==== Given records ====

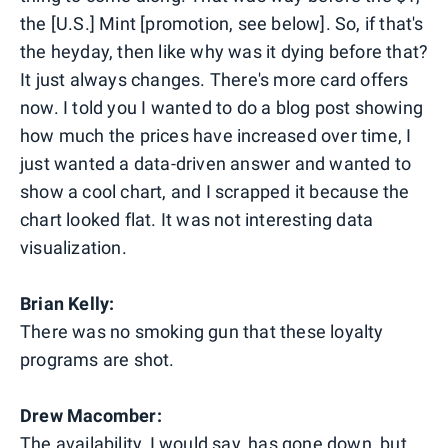
the [U.S.] Mint [promotion, see below]. So, if that's
the heyday, then like why was it dying before that?
It just always changes. There's more card offers
now. I told you I wanted to do a blog post showing
how much the prices have increased over time, I
just wanted a data-driven answer and wanted to
show a cool chart, and I scrapped it because the
chart looked flat. It was not interesting data
visualization.
Brian Kelly:
There was no smoking gun that these loyalty
programs are shot.
Drew Macomber:
The availability, I would say, has gone down, but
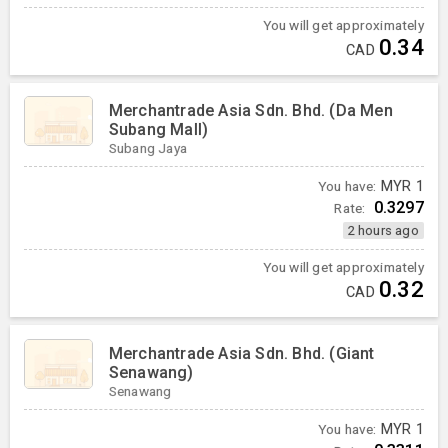
You will get approximately
0.34
CAD
Merchantrade Asia Sdn. Bhd. (Da Men
Subang Mall)
Subang Jaya
You have:
MYR
1
0.3297
Rate:
2 hours ago
You will get approximately
0.32
CAD
Merchantrade Asia Sdn. Bhd. (Giant
Senawang)
Senawang
You have:
MYR
1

====

Exercise description
A complete answer gives every line of the data that includes "Merchantrade".

Response
Merchantrade Asia Sdn. Bhd. (Da Men
Merchantrade Asia Sdn. Bhd. (Giant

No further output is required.